They say celebrating your golden year of existence on this planet is achieving a milestone in your life. Your own contemporaries say…age is just a number…your friends say, you look like your son’s sister. Your younger friends feel you are now middle aged belonging to a different genre and for our elders we are still young. Basically, no one is being truly honest…their perspective is superficial or they simply want to make us cheery. I believe, accomplishing five decades is a triumph and is momentous…a time of celebration and acceptance…a harbinger to set some new goals for future.
I feel every age has its own significance, every year added is a milestone, every phase is a discovery, every number is a breakthrough. Sometimes aspirations riding high on a horseback, sometimes passion running cool on a mobike…always family the priority but friends occupying a special niche in the heart. At the threshold of 50s…I’m forced to think what is it that segregates me from the younger and hails me to the senior tribe. My heart still beats 75 times in a minute, I think my sight is perfect 6/6 still…though I now require an aid for reading, I probably indulge in more physical exercise than I used to earlier…so what is it that I’m losing? On introspection I realized that I am only gaining…a few extra pounds, some scarce silvery streaks….temperature tantrums and mood swings (hormones to be blamed)…a few faints lines of crow’s feet forming, reminder of my incessant smile….all things earned over the years.

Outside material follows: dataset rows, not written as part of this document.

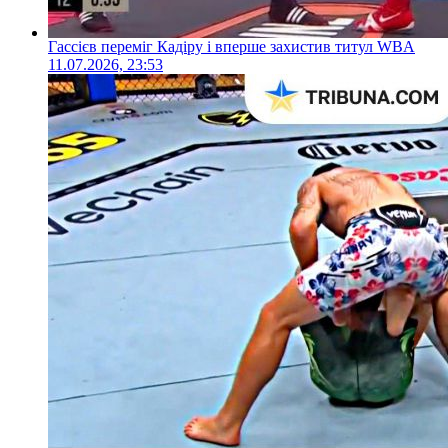
Гассієв переміг Кадіру і вперше захистив титул WBA
11.07.2026, 23:53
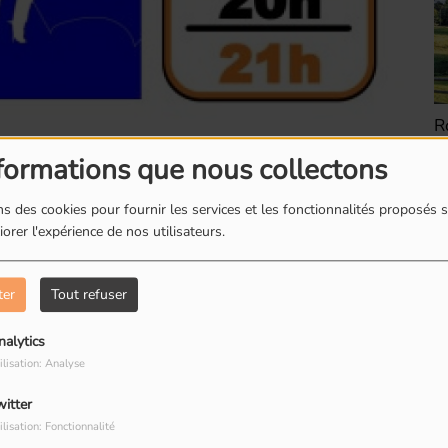
Romainville : Les
R
boites à livres
d
formations que nous collectons
s des cookies pour fournir les services et les fonctionnalités proposés s
orer l'expérience de nos utilisateurs.
ter
Tout refuser
Romainville : Dorine
R
restauratrice de
T
nalytics
io Visit.????
peinture
R
ilisation: Analyse
’univers lumineux de
Marion Flament
.
witter
ilisation: Fonctionnalité
sait déjà. Je sautais sur mon vélo sous lequel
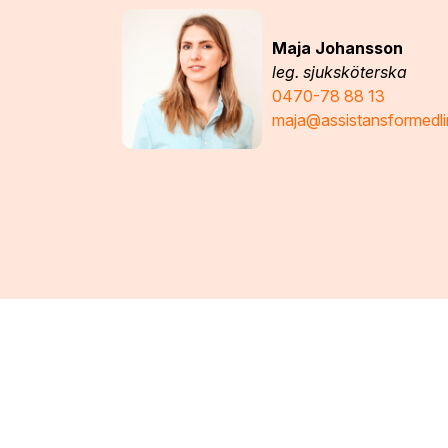
Maja Johansson
leg. sjuksköterska
0470-78 88 13
maja@assistansformedli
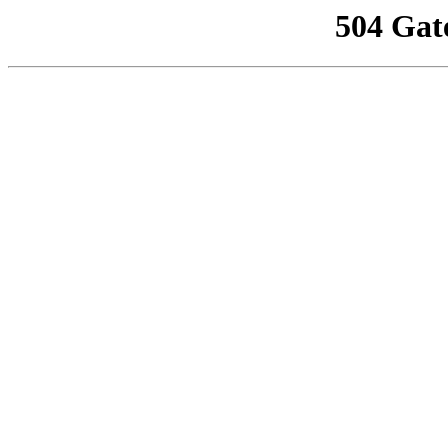
504 Gat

The rendezvous with life’s most fascinating period which was not always sunshine and rainbows, involved traveling from black and white to a vibrant era, handwritten letters to iMessages, possessing finite number of dresses to a closet full…waiting for occasions to celebrate to everyday being a celebration, kindle or notepads replacing the story books, online games taking over the outdoor fun, acquiring knowledge from books and manuals to the vast ocean of knowledge just a click away…the change in century made the distance between the other part of the world and stars equally achievable. All fairy tale fantasies becoming more believable but always with a zest for keeping pace with time.
The roller coaster ride so far has been full of thrills, new learnings, achievements, disappointments, attainments along with beautiful people sewn into the fabric of my life…some unforgettable and few a blessing. All stages of life being lived up to well and excited about what the future holds. From a carefree,chirpy toddler to a happy-go-lucky teenager transforming into a composed and confident adult partaking responsibilities as they unfolded slowly, metamorphosed into a caring partner and a doting mother…with years just slipping by, jostling and cruising my way emerging stronger than ever (sounds like an adventure…rightly so, as it’s a journey into unknown). At some point of time, it was not easy to declare my age in front of others (as goes the belief, it’s rude to ask a woman her age) but today I feel proud and do not hesitate…this tectonic shift probably occurs in everyone’s life, when maturity replaces puerility.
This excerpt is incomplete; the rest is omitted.